Dans une salle, une structure métallique de 6 mètres sur 11 entièrement voilée abrite huit pièces, huit « couloirs ». Un vidéo-projecteur dans chaque salle permet de visualiser un film de quelques secondes représentant un jeune couple de lycéens. Chaque vidéo est un stade. Les premiers émois. L’installation de la jalousie. La peur. La crise. Les promesses que cela ne se reproduira plus. L’abus. L’agression. La plainte. Le but de ces vidéos est de travailler avec les jeunes sur l’installation insidieuse de la violence dans les relations, qui démarrent de plus en plus jeunes depuis quelques années.
Les films, très professionnels, permettent facilement de s’identifier à la victime ou même à l’agresseur. Le jeune homme n’est pas le cliché du mauvais garçon. C’est un jeune homme perdu, qui se questionne. On a l’occasion de se glisser dans sa tête pour montrer qu’un jeune qui installe cette violence a besoin de se faire aider. Après chaque séquence, un intervenant questionne le petit groupe formé de six personnes. « Est-ce que vous considérez que ce que vous avez visionné était déjà de la violence ? », « La jeune fille avait-t-elle raison de s’excuser ? », « Cette réaction vous paraît-t-elle appropriée ? », « Qu’auriez-vous fait à sa place ? ».
À partir de lundi 9 octobre, des dizaines de classes du Territoire de Belfort allant de la 4ème à la terminale iront visiter ces couloirs. Invitée à les découvrir en avant-première, Jessica Vonderscher, procureure de la République du Territoire de Belfort, explique : « Souvent, quand nous faisons des stages sur les violences conjugales au tribunal, on nous dit que ce sont des choses qu’il faudrait apprendre à l’école.

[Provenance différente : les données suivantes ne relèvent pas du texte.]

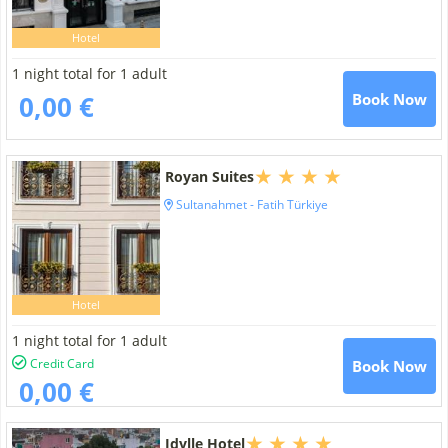
Hotel
1 night total for 1 adult
0,00 €
Book Now
Royan Suites
Sultanahmet - Fatih Türkiye
Hotel
1 night total for 1 adult
Credit Card
Book Now
0,00 €
Idylle Hotel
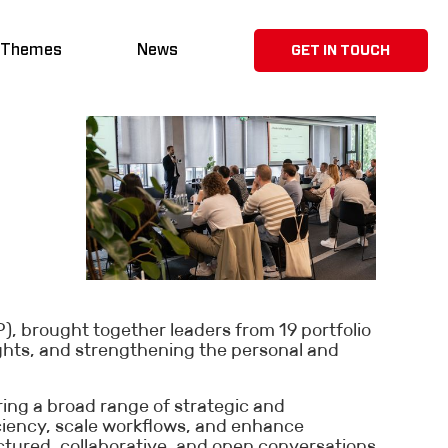
 Themes
News
GET IN TOUCH
, brought together leaders from 19 portfolio
ghts, and strengthening the personal and
ing a broad range of strategic and
iciency, scale workflows, and enhance
tured, collaborative, and open conversations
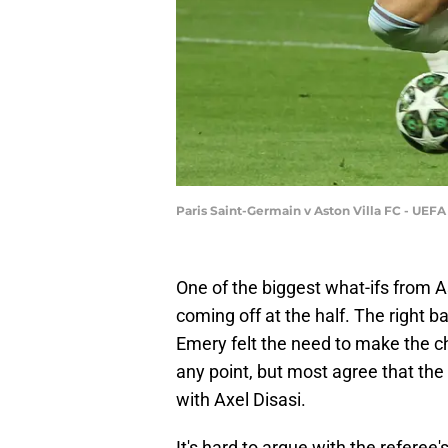
Paris Saint-Germain v Aston Villa FC - UEF
One of the biggest what-ifs from A
coming off at the half. The right b
Emery felt the need to make the 
any point, but most agree that the
with Axel Disasi.
It's hard to argue with the refere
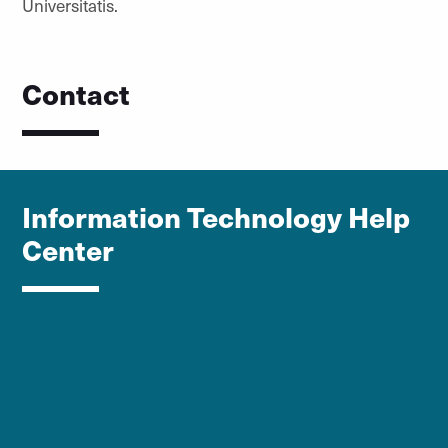
Universitatis.
Contact
Information Technology Help
Center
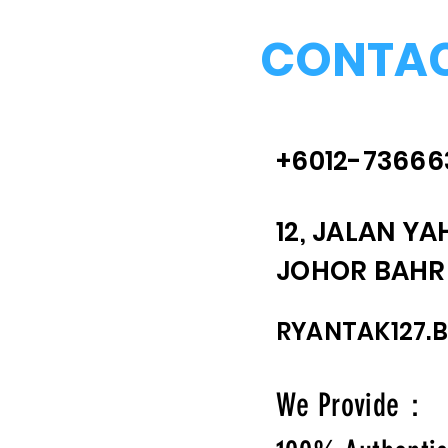
CONTAC
+6012-73666
12, JALAN YA
JOHOR BAHRU
RYANTAK127.
We Provide：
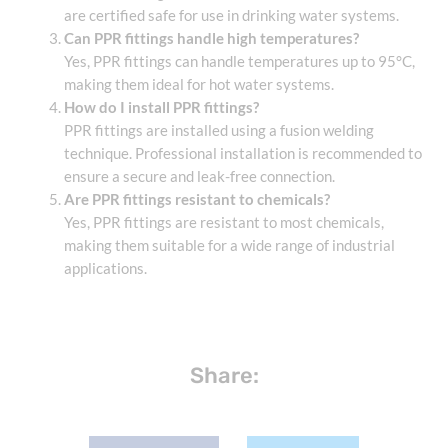
are certified safe for use in drinking water systems.
Can PPR fittings handle high temperatures?
Yes, PPR fittings can handle temperatures up to 95°C,
making them ideal for hot water systems.
How do I install PPR fittings?
PPR fittings are installed using a fusion welding
technique. Professional installation is recommended to
ensure a secure and leak-free connection.
Are PPR fittings resistant to chemicals?
Yes, PPR fittings are resistant to most chemicals,
making them suitable for a wide range of industrial
applications.
Share:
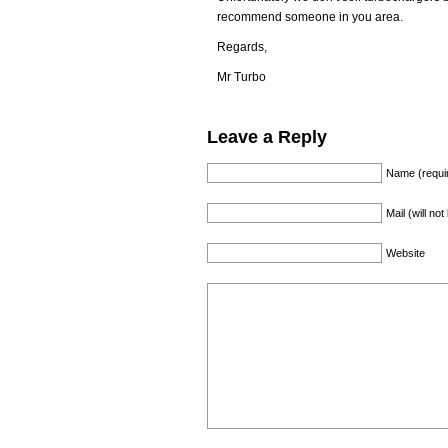
recommend someone in you area.
Regards,
Mr Turbo
Leave a Reply
Name (requi
Mail (will no
Website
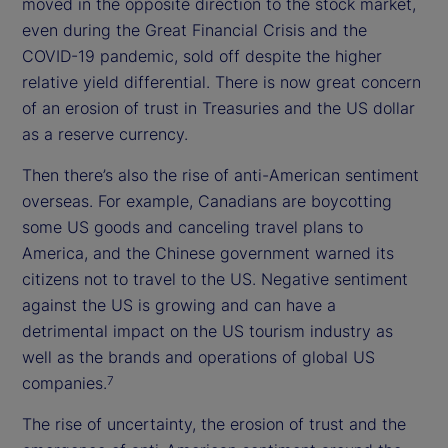
moved in the opposite direction to the stock market,
even during the Great Financial Crisis and the
COVID-19 pandemic, sold off despite the higher
relative yield differential. There is now great concern
of an erosion of trust in Treasuries and the US dollar
as a reserve currency.
Then there’s also the rise of anti-American sentiment
overseas. For example, Canadians are boycotting
some US goods and canceling travel plans to
America, and the Chinese government warned its
citizens not to travel to the US. Negative sentiment
against the US is growing and can have a
detrimental impact on the US tourism industry as
well as the brands and operations of global US
companies.
7
The rise of uncertainty, the erosion of trust and the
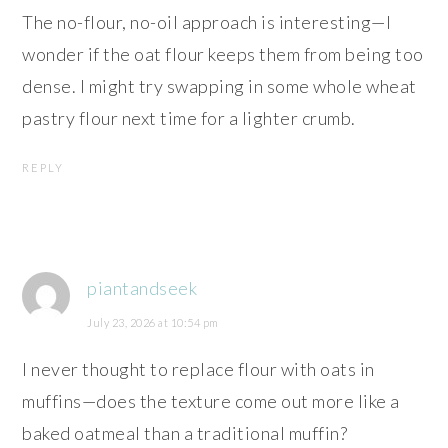
The no-flour, no-oil approach is interesting—I
wonder if the oat flour keeps them from being too
dense. I might try swapping in some whole wheat
pastry flour next time for a lighter crumb.
REPLY
piantandseek
July 23, 2026 at 10:54 pm
I never thought to replace flour with oats in
muffins—does the texture come out more like a
baked oatmeal than a traditional muffin?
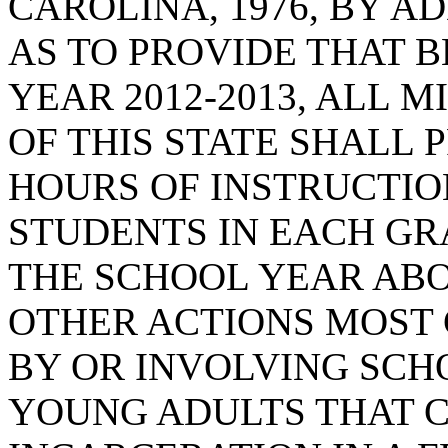
CAROLINA, 1976, BY AD
AS TO PROVIDE THAT 
YEAR 2012-2013, ALL 
OF THIS STATE SHALL 
HOURS OF INSTRUCTIO
STUDENTS IN EACH GR
THE SCHOOL YEAR AB
OTHER ACTIONS MOS
BY OR INVOLVING SCH
YOUNG ADULTS THAT C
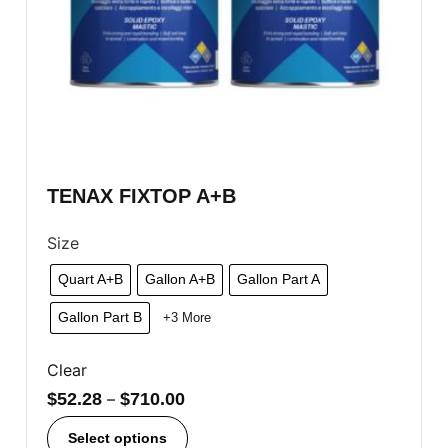
TENAX FIXTOP A+B
Size
Quart A+B
Gallon A+B
Gallon Part A
Gallon Part B
+3 More
Clear
$
52.28
–
$
710.00
Select options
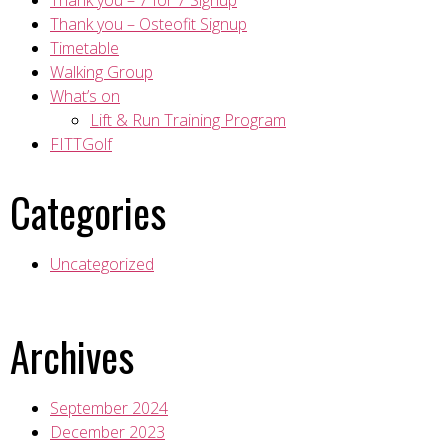
Thank you – 7 for 7 Signup
Thank you – Osteofit Signup
Timetable
Walking Group
What’s on
Lift & Run Training Program
FITTGolf
Categories
Uncategorized
Archives
September 2024
December 2023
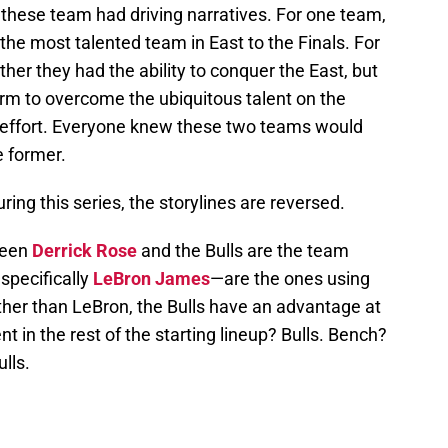
 these team had driving narratives. For one team,
d the most talented team in East to the Finals. For
her they had the ability to conquer the East, but
orm to overcome the ubiquitous talent on the
d effort. Everyone knew these two teams would
e former.
ing this series, the storylines are reversed.
been
Derrick Rose
and the Bulls are the team
specifically
LeBron James
—are the ones using
ther than LeBron, the Bulls have an advantage at
nt in the rest of the starting lineup? Bulls. Bench?
lls.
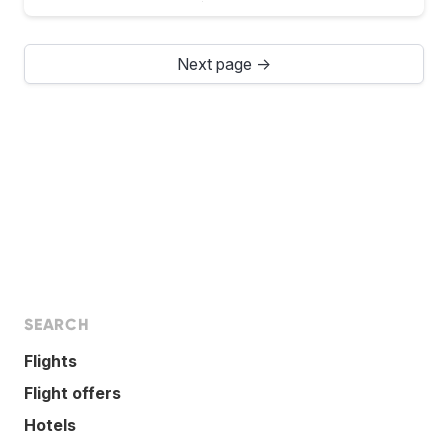
Next page →
SEARCH
Flights
Flight offers
Hotels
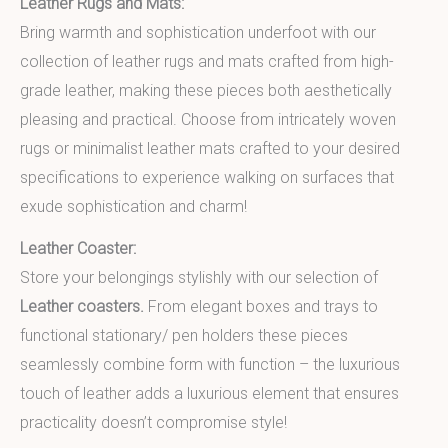
Leather Rugs and Mats:
Bring warmth and sophistication underfoot with our
collection of leather rugs and mats crafted from high-
grade leather, making these pieces both aesthetically
pleasing and practical. Choose from intricately woven
rugs or minimalist leather mats crafted to your desired
specifications to experience walking on surfaces that
exude sophistication and charm!
Leather Coaster:
Store your belongings stylishly with our selection of
Leather coasters.
From elegant boxes and trays to
functional stationary/ pen holders these pieces
seamlessly combine form with function – the luxurious
touch of leather adds a luxurious element that ensures
practicality doesn’t compromise style!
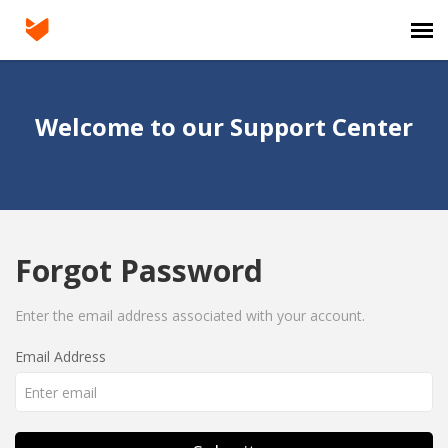
Agent Portal
Welcome to our Support Center
Submit Ticket
Knowledge Base
Forgot Password
Login
Enter the email address associated with your account.
Email Address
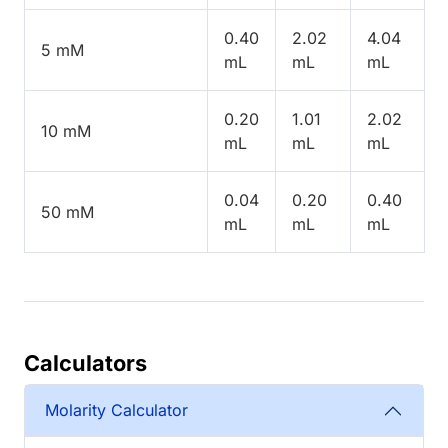
0.40
2.02
4.04
5 mM
mL
mL
mL
0.20
1.01
2.02
10 mM
mL
mL
mL
0.04
0.20
0.40
50 mM
mL
mL
mL
Calculators
Molarity Calculator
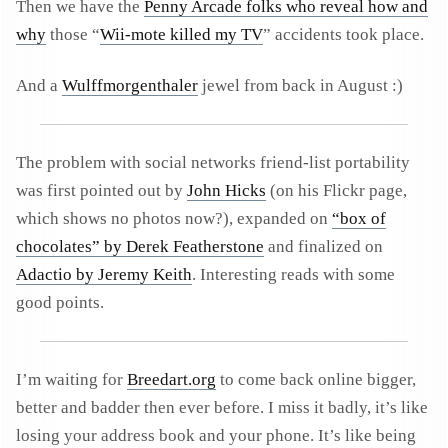
Then we have the
Penny Arcade folks who reveal how and
why
those “
Wii-mote killed my TV
” accidents took place.
And a
Wulffmorgenthaler
jewel from back in August :)
The problem with social networks friend-list portability
was first pointed out by
John Hicks
(on his Flickr page,
which shows no photos now?), expanded on
“box of
chocolates” by Derek Featherstone
and finalized on
Adactio by Jeremy Keith
. Interesting reads with some
good points.
I’m waiting for
Breedart.org
to come back online bigger,
better and badder then ever before. I miss it badly, it’s like
losing your address book and your phone. It’s like being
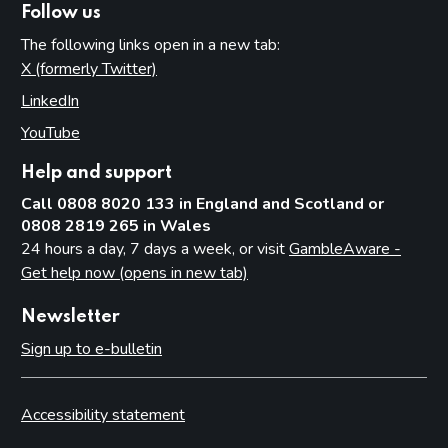
Follow us
The following links open in a new tab:
X (formerly Twitter)
(opens in new tab)
LinkedIn
(opens in new tab)
YouTube
(opens in new tab)
Help and support
Call 0808 8020 133 in England and Scotland or
0808 2819 265 in Wales
24 hours a day, 7 days a week, or visit
GambleAware -
Get help now (opens in new tab)
Newsletter
Sign up to e-bulletin
Accessibility statement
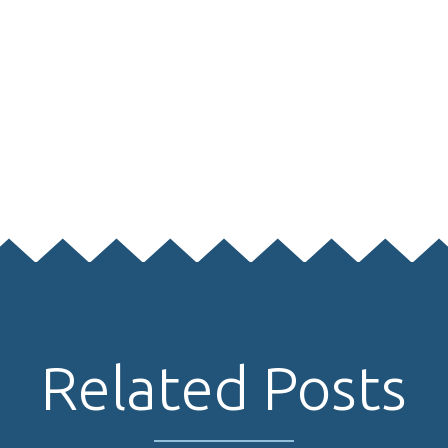
Related Posts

Au stade des stages, c’est souvent déjà trop tard. » Le préfet, Raphaël Sodini, opine. L’outil a impressionné. Et les deux représentants se questionnent sur les bienfaits d’un outil de ce type à long terme dans le territoire. « Il faut qu’on soit présent sur ces questions dès la 4ème, avec des piqures de rappel jusqu’à la terminale », détaille Jessica Vonderscher.
Les couloirs de la violence amoureuse permettent de se questionner sur l’installation de la violence, les notions de consentement, de harcèlement, de violences psychologiques, de culpabilisation, de chantage, de divulgation de photos érotiques, de tolérance. Des conseils sont délivrés tout au long du parcours sur les personnes ressources à qui se référer à chaque stade de l’installation des violences. Il est aussi question, à la fin de la vidéo et de la séquence, des peines encourues pour montrer aux jeunes la gravité des faits, même s’ils sont mineurs. Ses couloirs pourraient devenir un outil pédagogique à long terme dans le département ; la réflexion est lancée pour cela. Et la créatrice de l’outil, Isabelle Harvey, n’y voit pas d’opposition. « Nous n’avons pas fait ça pour l’argent. Il faut que ça essaime. S’il peut y avoir une reproduction, tant mieux », s’est-elle réjouie, proposant même son aide pour le réaliser.